WORK INSTRUCTIONS: Find all lines in the records that include the word "aquest", and copy them out.

SOURCE INFORMATION:
====
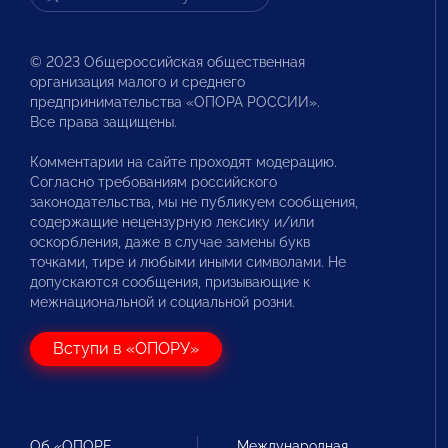
© 2023 Общероссийская общественная
организация малого и среднего
предпринимательства «ОПОРА РОССИИ».
Все права защищены.
Комментарии на сайте проходят модерацию.
Согласно требованиям российского
законодательства, мы не публикуем сообщения,
содержащие нецензурную лексику и/или
оскорбления, даже в случае замены букв
точками, тире и любыми иными символами. Не
допускаются сообщения, призывающие к
межнациональной и социальной розни.
Вступи в «ОПОРУ»
Об «ОПОРЕ
Международная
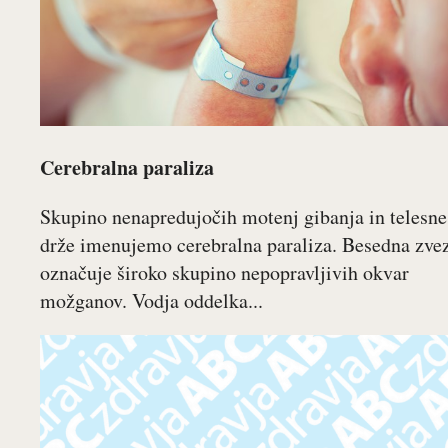
Cerebralna paraliza
Skupino nenapredujočih motenj gibanja in telesne
drže imenujemo cerebralna paraliza. Besedna zve
označuje široko skupino nepopravljivih okvar
možganov. Vodja oddelka...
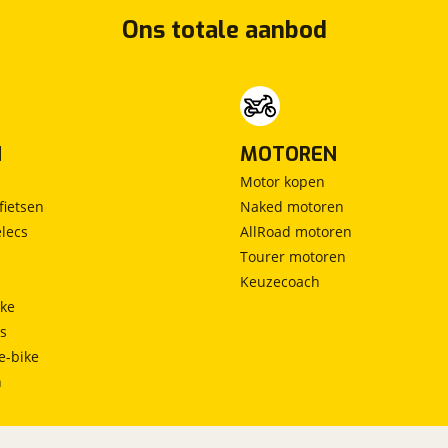
Ons totale aanbod
N
MOTOREN
Motor kopen
fietsen
Naked motoren
lecs
AllRoad motoren
Tourer motoren
Keuzecoach
ke
ts
e-bike
h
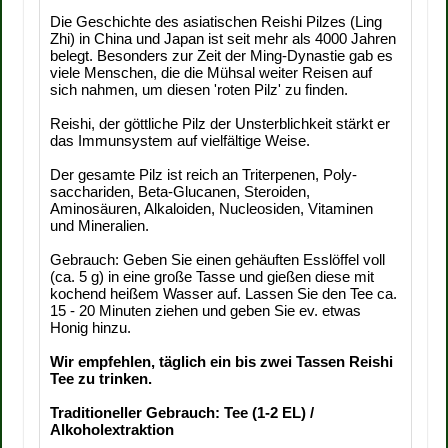
Die Geschichte des asiatischen Reishi Pilzes (Ling
Zhi) in China und Japan ist seit mehr als 4000 Jahren
belegt. Besonders zur Zeit der Ming-Dynastie gab es
viele Menschen, die die Mühsal weiter Reisen auf
sich nahmen, um diesen 'roten Pilz' zu finden.
Reishi, der göttliche Pilz der Unsterblichkeit stärkt er
das Immunsystem auf vielfältige Weise.
Der gesamte Pilz ist reich an Triterpenen, Poly-
sacchariden, Beta-Glucanen, Steroiden,
Aminosäuren, Alkaloiden, Nucleosiden, Vitaminen
und Mineralien.
Gebrauch: Geben Sie einen gehäuften Esslöffel voll
(ca. 5 g) in eine große Tasse und gießen diese mit
kochend heißem Wasser auf. Lassen Sie den Tee ca.
15 - 20 Minuten ziehen und geben Sie ev. etwas
Honig hinzu.
Wir empfehlen, täglich ein bis zwei Tassen Reishi
Tee zu trinken.
Traditioneller Gebrauch: Tee (1-2 EL) /
Alkoholextraktion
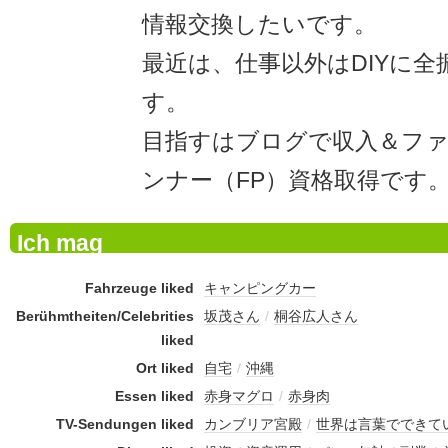
情報交換したいです。
最近は、仕事以外はDIYに
す。
目指すはブログで収入＆フ
ンナー（FP）資格取得です
Ich mag
Fahrzeuge liked
キャンピングカー
Berühmtheiten/Celebrities
坂茂さん
/
桐谷広人さん
liked
Ort liked
自宅
/
沖縄
Essen liked
赤身マグロ
/
赤身肉
TV-Sendungen liked
カンブリア宮殿
/
世界は言葉でできて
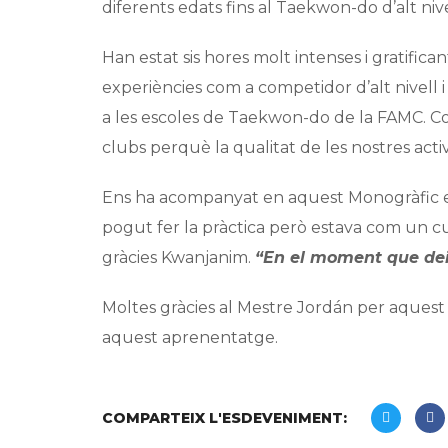
diferents edats fins al Taekwon-do d’alt nive
Han estat sis hores molt intenses i gratific
experiències com a competidor d’alt nivell i
a les escoles de Taekwon-do de la FAMC. Com
clubs perquè la qualitat de les nostres activ
Ens ha acompanyat en aquest Monogràfic el 
pogut fer la pràctica però estava com un c
gràcies Kwanjanim.
“En el moment que dei
Moltes gràcies al Mestre Jordán per aquest i
aquest aprenentatge.
COMPARTEIX L'ESDEVENIMENT:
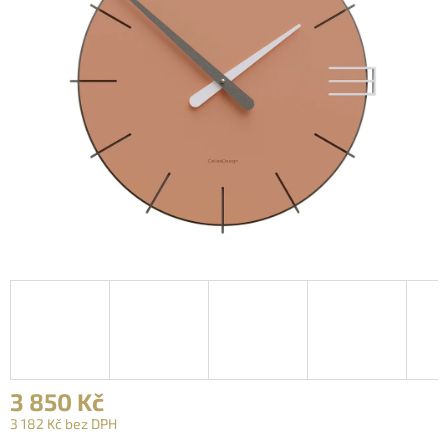
3 850 Kč
3 182 Kč bez DPH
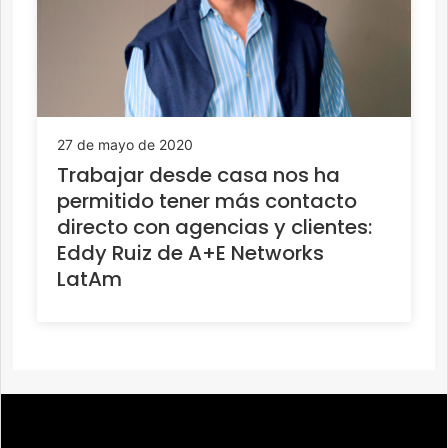
27 de mayo de 2020
Trabajar desde casa nos ha
permitido tener más contacto
directo con agencias y clientes:
Eddy Ruiz de A+E Networks
LatAm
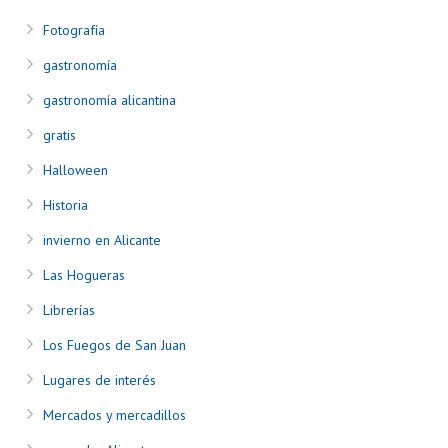
Fotografía
gastronomía
gastronomía alicantina
gratis
Halloween
Historia
invierno en Alicante
Las Hogueras
Librerías
Los Fuegos de San Juan
Lugares de interés
Mercados y mercadillos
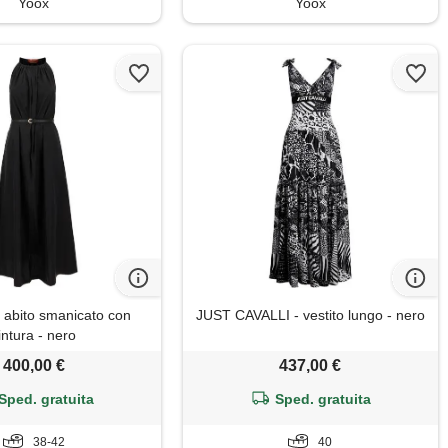
Yoox
Yoox
abito smanicato con
JUST CAVALLI - vestito lungo - nero
intura - nero
400,00 €
437,00 €
Sped. gratuita
Sped. gratuita
38-42
40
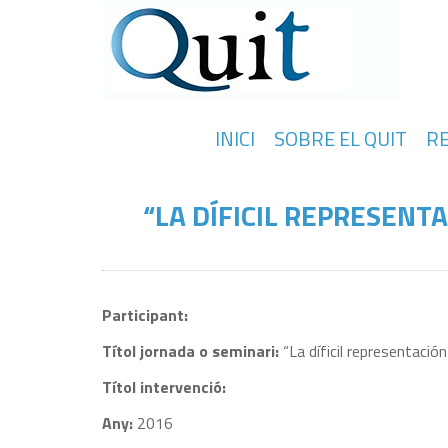
INICI
SOBRE EL QUIT
R
“LA DÍFICIL REPRESENT
Participant:
Títol jornada o seminari:
“La díficil representació
Títol intervenció:
Any:
2016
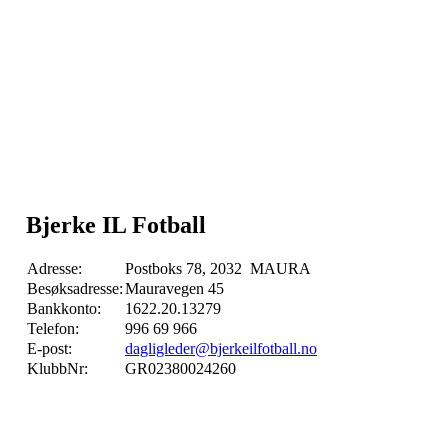
Bjerke IL Fotball
Adresse:
Postboks 78, 2032 MAURA
Besøksadresse:
Mauravegen 45
Bankkonto:
1622.20.13279
Telefon:
996 69 966
E-post:
dagligleder@bjerkeilfotball.no
KlubbNr:
GR02380024260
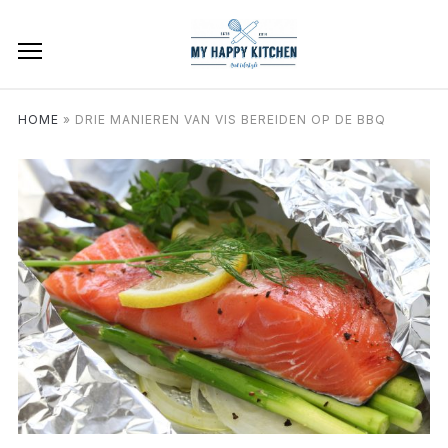
HOME
»
DRIE MANIEREN VAN VIS BEREIDEN OP DE BBQ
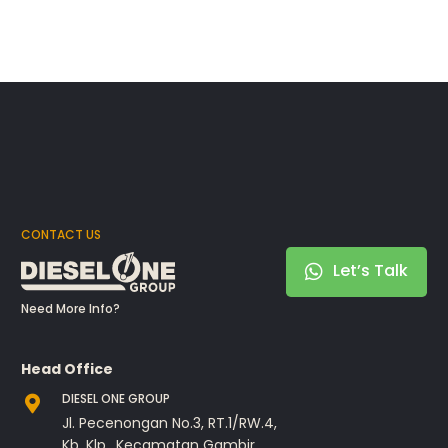
CONTACT US
Let’s Talk
Need More Info?
Head Office
DIESEL ONE GROUP
Jl. Pecenongan No.3, RT.1/RW.4,
Kb. Klp., Kecamatan Gambir,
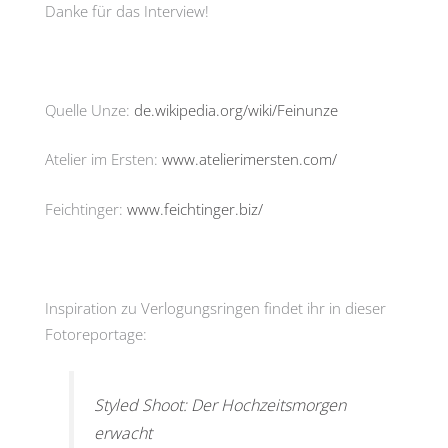
Danke für das Interview!
Quelle Unze:
de.wikipedia.org/wiki/Feinunze
Atelier im Ersten:
www.atelierimersten.com/
Feichtinger:
www.feichtinger.biz/
Inspiration zu Verlogungsringen findet ihr in dieser
Fotoreportage:
Styled Shoot: Der Hochzeitsmorgen
erwacht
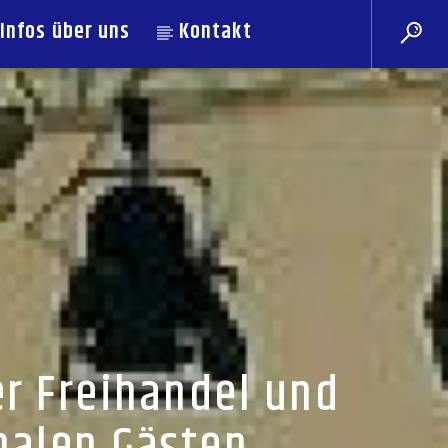
Infos über uns
Kontakt
er Freihandel und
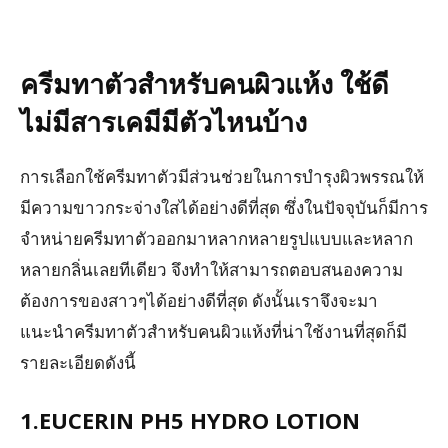
ครีมทาตัวสำหรับคนผิวแห้ง ใช้ดี
ไม่มีสารเคมีมีตัวไหนบ้าง
การเลือกใช้ครีมทาตัวมีส่วนช่วยในการบำรุงผิวพรรณให้
มีความขาวกระจ่างใสได้อย่างดีที่สุด ซึ่งในปัจจุบันก็มีการ
จำหน่ายครีมทาตัวออกมาหลากหลายรูปแบบและหลาก
หลายกลิ่นเลยทีเดียว จึงทำให้สามารถตอบสนองความ
ต้องการของสาวๆได้อย่างดีที่สุด ดังนั้นเราจึงจะมา
แนะนำครีมทาตัวสำหรับคนผิวแห้งที่น่าใช้งานที่สุดก็มี
รายละเอียดดังนี้
1.EUCERIN PH5 HYDRO LOTION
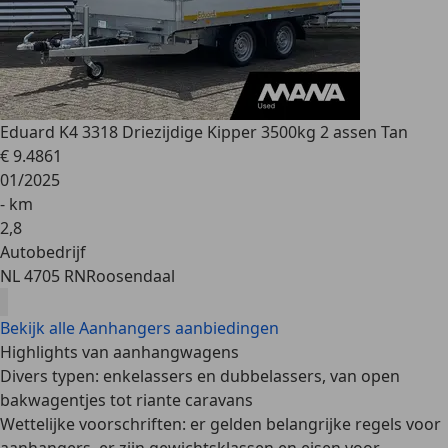
Eduard
K4 3318 Driezijdige Kipper 3500kg 2 assen Tan
€ 9.486
1
01/2025
- km
2
,
8
Autobedrijf
NL 4705 RN
Roosendaal
Bekijk alle Aanhangers aanbiedingen
Highlights van aanhangwagens
Divers typen: enkelassers en dubbelassers, van open
bakwagentjes tot riante caravans
Wettelijke voorschriften: er gelden belangrijke regels voor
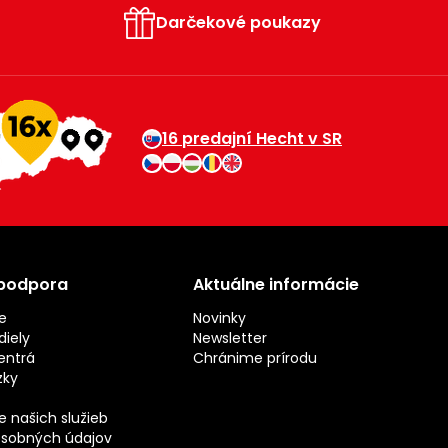
Darčekové poukazy
16 predajní Hecht v SR
 podpora
Aktuálne informácie
e
Novinky
iely
Newsletter
entrá
Chránime prírodu
zky
 našich služieb
sobných údajov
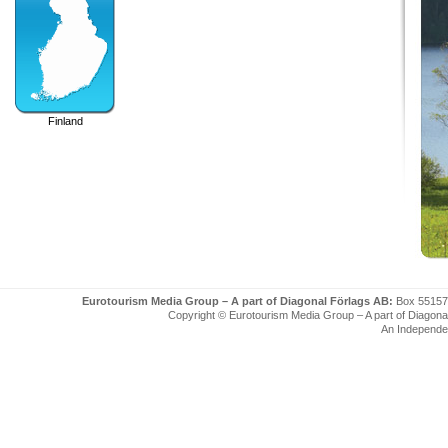
Finland
Eurotourism Media Group – A part of Diagonal Förlags AB:
Box 55157
Copyright © Eurotourism Media Group – A part of Diagonal F
An Independe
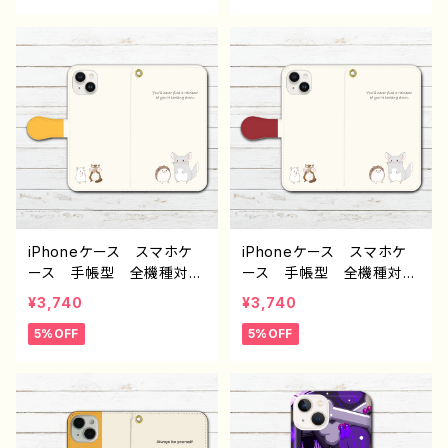
わ iPhone15/14/13/12/11
ンプル ゆるかわ iPhone
AQUOS Xperia Goo
15/14/13/12/11 AQUOS
glepixel Galaxy Andr
Xperia Googlepixel
oid 人気 オリジナル
Galaxy Android 人
デザイン グッズ 個性
気 オリジナル デザイ
的 おすすめ クリエイタ
ン グッズ 個性的 おす
ー イラストレーター 絵
すめ クリエイター イラス
師 タイトル：さくらんぼと
トレーター 絵師 タイト
ハリネズミ手帳型スマホケ
ル：小動物いっぱい手帳型
ース（イエロー） 作：Hana
スマホケース（グリーン）
mi F-5
作：Hanami F-5
iPhoneケース スマホケ
iPhoneケース スマホケ
ース 手帳型 全機種対
ース 手帳型 全機種対
応 おしゃれ 動物 イラ
応 おしゃれ 動物 イラ
¥3,740
¥3,740
スト ハリネズミ チンチ
スト ハリネズミ チンチ
5%OFF
5%OFF
ラ リス ハムスター シ
ラ リス ハムスター シ
ンプル ゆるかわ iPhone
ンプル ゆるかわ iPhone
15/14/13/12/11 AQUOS
15/14/13/12/11 AQUOS
Xperia Googlepixel
Xperia Googlepixel
Galaxy Android 人
Galaxy Android 人
気 オリジナル デザイ
気 オリジナル デザイ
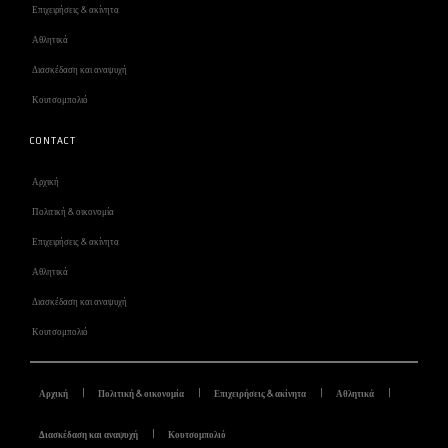
Επιχειρήσεις & ακίνητα
Αθλητικά
Διασκέδαση και αναψυχή
Κουτσομπολιό
CONTACT
Αρχική
Πολιτική & οικονομία
Επιχειρήσεις & ακίνητα
Αθλητικά
Διασκέδαση και αναψυχή
Κουτσομπολιό
Αρχική
Πολιτική & οικονομία
Επιχειρήσεις & ακίνητα
Αθλητικά
Διασκέδαση και αναψυχή
Κουτσομπολιό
====
OUTPUT FOR THIS TASK:
Ens ha acompanyat en aquest Monogràfic el 
Moltes gràcies al Mestre Jordán per aquest i
aquest aprenentatge.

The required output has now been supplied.